You acknowledge in a comment that you just want to construct $x^n$. Well, given a segment $\overline{OP_0}$ of length $1$, and a segment $\overline{OP_1}$ of length $p$, then one can construct segments $\overline{OP_n}$ of length $p^n$ with a simple spiral of perpendicular lines:
![enter image description here](https://cdn.statically.io/img/i.sstatic.net/AOo2t.png)
The construction leverages the proportions of the similar right triangles $\triangle OP_nP_{n-1}$ and $\triangle OP_{n-1}P_{n-2}$ for which we have
$$\frac{|\overline{OP_n}|}{|\overline{OP_{n-1}|}} = \frac{|\overline{OP_{n-1}}|}{|OP_{n-2}|} \qquad\to\qquad |\overline{OP_n}| = \frac{\;|\overline{OP_{n-1}}|^2}{|OP_{n-2}|}$$
If the "earlier" segments obey the relation $|\overline{OP_k}| = p^k$ (which they certainly do for $k = 0$ and $k=1$), then we have
$$|\overline{OP_n}| = \frac{\left(p^{n-1}\right)^2}{p^{n-2}} = \frac{p^{2n-2}}{p^{n-2}} = p^n$$
so that segment $\overline{OP_n}$ satisfies the relation, too.
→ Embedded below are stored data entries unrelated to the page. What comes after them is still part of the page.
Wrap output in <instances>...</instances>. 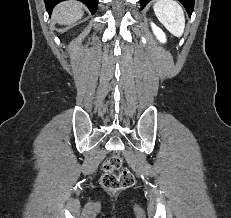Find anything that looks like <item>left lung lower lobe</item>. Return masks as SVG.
Segmentation results:
<instances>
[{"mask_svg":"<svg viewBox=\"0 0 231 218\" xmlns=\"http://www.w3.org/2000/svg\"><path fill=\"white\" fill-rule=\"evenodd\" d=\"M151 0H140L141 8H144L145 5ZM180 1L185 9L187 10L189 16L191 15L193 8H194V0H178Z\"/></svg>","mask_w":231,"mask_h":218,"instance_id":"obj_1","label":"left lung lower lobe"}]
</instances>
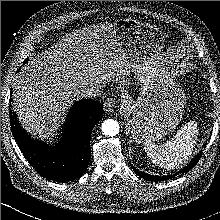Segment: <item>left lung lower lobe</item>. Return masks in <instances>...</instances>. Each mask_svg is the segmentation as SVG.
I'll return each mask as SVG.
<instances>
[{"mask_svg": "<svg viewBox=\"0 0 220 220\" xmlns=\"http://www.w3.org/2000/svg\"><path fill=\"white\" fill-rule=\"evenodd\" d=\"M204 147H205V145H204ZM200 157H201V154H197L186 167H184L182 170H180L176 174L184 173V172L192 169L196 165V163L198 162ZM133 169H134L135 173L137 175H139L141 178L146 179V180H150V181H163V180L171 178V176H162V177H160V176H153V175H150V174L143 173V172L137 170L134 167H133Z\"/></svg>", "mask_w": 220, "mask_h": 220, "instance_id": "left-lung-lower-lobe-1", "label": "left lung lower lobe"}]
</instances>
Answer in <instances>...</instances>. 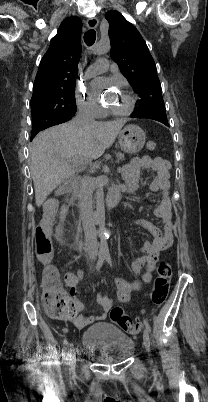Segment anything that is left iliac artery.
<instances>
[{
	"label": "left iliac artery",
	"instance_id": "left-iliac-artery-1",
	"mask_svg": "<svg viewBox=\"0 0 208 402\" xmlns=\"http://www.w3.org/2000/svg\"><path fill=\"white\" fill-rule=\"evenodd\" d=\"M105 258H106L107 262L109 263V265L112 266L113 264H112V260H111L110 255L106 254ZM144 324H145L146 330L150 333L151 332V327H150V325H149V323H148V321L146 319H144Z\"/></svg>",
	"mask_w": 208,
	"mask_h": 402
}]
</instances>
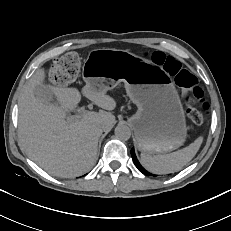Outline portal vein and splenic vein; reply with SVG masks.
<instances>
[{
	"label": "portal vein and splenic vein",
	"mask_w": 231,
	"mask_h": 231,
	"mask_svg": "<svg viewBox=\"0 0 231 231\" xmlns=\"http://www.w3.org/2000/svg\"><path fill=\"white\" fill-rule=\"evenodd\" d=\"M89 108L91 109V106L89 105ZM71 120L72 119H74V118H77V116L76 117H74V116H72V117H69Z\"/></svg>",
	"instance_id": "obj_1"
}]
</instances>
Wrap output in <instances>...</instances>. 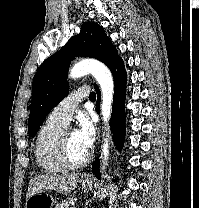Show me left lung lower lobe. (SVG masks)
<instances>
[{"instance_id": "obj_1", "label": "left lung lower lobe", "mask_w": 199, "mask_h": 208, "mask_svg": "<svg viewBox=\"0 0 199 208\" xmlns=\"http://www.w3.org/2000/svg\"><path fill=\"white\" fill-rule=\"evenodd\" d=\"M111 73L115 82L114 96H113V111L110 119V126L114 133V141L119 149L123 146V141L125 137V94H126V80L127 74L124 68L123 60L118 61L111 69ZM97 91L98 101L96 104V110L100 112V91L97 86H95ZM93 173L100 177L99 172V160L93 165Z\"/></svg>"}]
</instances>
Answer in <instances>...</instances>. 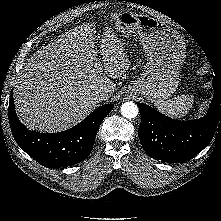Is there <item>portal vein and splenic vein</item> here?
<instances>
[{"instance_id": "portal-vein-and-splenic-vein-1", "label": "portal vein and splenic vein", "mask_w": 221, "mask_h": 221, "mask_svg": "<svg viewBox=\"0 0 221 221\" xmlns=\"http://www.w3.org/2000/svg\"><path fill=\"white\" fill-rule=\"evenodd\" d=\"M100 66H101V64H98V66H97V67L99 68Z\"/></svg>"}]
</instances>
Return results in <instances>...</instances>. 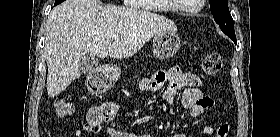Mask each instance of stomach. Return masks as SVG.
I'll list each match as a JSON object with an SVG mask.
<instances>
[{
  "label": "stomach",
  "mask_w": 280,
  "mask_h": 137,
  "mask_svg": "<svg viewBox=\"0 0 280 137\" xmlns=\"http://www.w3.org/2000/svg\"><path fill=\"white\" fill-rule=\"evenodd\" d=\"M181 46L180 37L172 31H164L154 36L153 39V56L159 59H168L175 55ZM121 70L116 65L108 66L104 76V86L100 87L99 83L87 82V87L91 92H102L110 88L120 77Z\"/></svg>",
  "instance_id": "obj_1"
}]
</instances>
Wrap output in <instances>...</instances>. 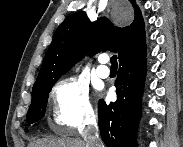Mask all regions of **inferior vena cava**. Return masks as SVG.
Instances as JSON below:
<instances>
[{
  "mask_svg": "<svg viewBox=\"0 0 183 147\" xmlns=\"http://www.w3.org/2000/svg\"><path fill=\"white\" fill-rule=\"evenodd\" d=\"M84 141L86 142V147H101L102 142L98 136V127L96 122H92L90 126L83 133Z\"/></svg>",
  "mask_w": 183,
  "mask_h": 147,
  "instance_id": "inferior-vena-cava-1",
  "label": "inferior vena cava"
}]
</instances>
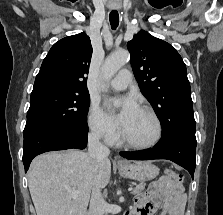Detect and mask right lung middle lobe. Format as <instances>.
I'll use <instances>...</instances> for the list:
<instances>
[{
	"mask_svg": "<svg viewBox=\"0 0 223 215\" xmlns=\"http://www.w3.org/2000/svg\"><path fill=\"white\" fill-rule=\"evenodd\" d=\"M89 105V95L64 92L31 93L23 135L52 129L87 133Z\"/></svg>",
	"mask_w": 223,
	"mask_h": 215,
	"instance_id": "right-lung-middle-lobe-1",
	"label": "right lung middle lobe"
}]
</instances>
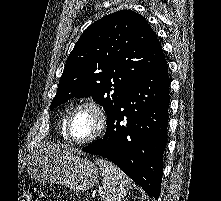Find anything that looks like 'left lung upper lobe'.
Wrapping results in <instances>:
<instances>
[{"label": "left lung upper lobe", "instance_id": "left-lung-upper-lobe-1", "mask_svg": "<svg viewBox=\"0 0 221 201\" xmlns=\"http://www.w3.org/2000/svg\"><path fill=\"white\" fill-rule=\"evenodd\" d=\"M165 56L145 18L122 10L91 24L67 58L50 109L74 97L100 103L107 122L126 94Z\"/></svg>", "mask_w": 221, "mask_h": 201}]
</instances>
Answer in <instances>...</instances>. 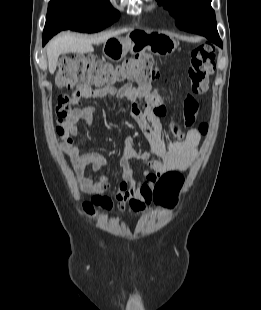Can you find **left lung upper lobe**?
Segmentation results:
<instances>
[{"label": "left lung upper lobe", "instance_id": "left-lung-upper-lobe-1", "mask_svg": "<svg viewBox=\"0 0 261 310\" xmlns=\"http://www.w3.org/2000/svg\"><path fill=\"white\" fill-rule=\"evenodd\" d=\"M164 5L173 17L176 25L190 32L191 28L202 21L216 23L214 10L211 8V0H157Z\"/></svg>", "mask_w": 261, "mask_h": 310}]
</instances>
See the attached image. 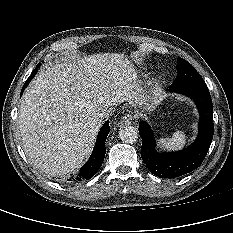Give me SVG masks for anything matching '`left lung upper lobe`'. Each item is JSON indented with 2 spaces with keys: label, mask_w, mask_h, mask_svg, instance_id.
<instances>
[{
  "label": "left lung upper lobe",
  "mask_w": 233,
  "mask_h": 233,
  "mask_svg": "<svg viewBox=\"0 0 233 233\" xmlns=\"http://www.w3.org/2000/svg\"><path fill=\"white\" fill-rule=\"evenodd\" d=\"M183 85H206V83L189 62L178 57L177 76L170 87L173 88Z\"/></svg>",
  "instance_id": "obj_1"
}]
</instances>
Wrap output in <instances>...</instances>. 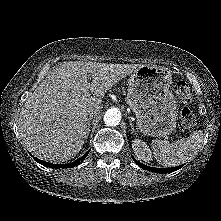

By induction, we get any (non-negative integer) power of $p$ we like. (Note that we can continue the spiral "backwards" from $P_0$ to get the negative-integer powers $p^{-1}$, $p^{-2}$, $\dots$ .)
Observe that having an auxiliary segment of length $1$, against which to compare the segment of length $p$, is crucial to this construction ... and to any construction, really. If we have a segment of length $p$, and nothing else, then there's no telling what a segment of length $p^2$ would look like: If $p$, compared to some "hidden" unit, turns out to be, say, $2$, or $1/2$, or $1$, then the segment of length $p^2$ would either be twice as long ($p^2 = 4 = 2p$), half as long ($p^2 = 1/4 = p/2$), or just as long ($p^2 = 1 = p$) as the original segment. (We don't have this problem when turning a segment of length $p$ into a square of area $p^2$, because any "hidden" unit of length is automagically compatible with the corresponding "hidden" unit of area to make this work.)
I don't know that this helps with understanding the Extended Pappus Four-Line Problem, however.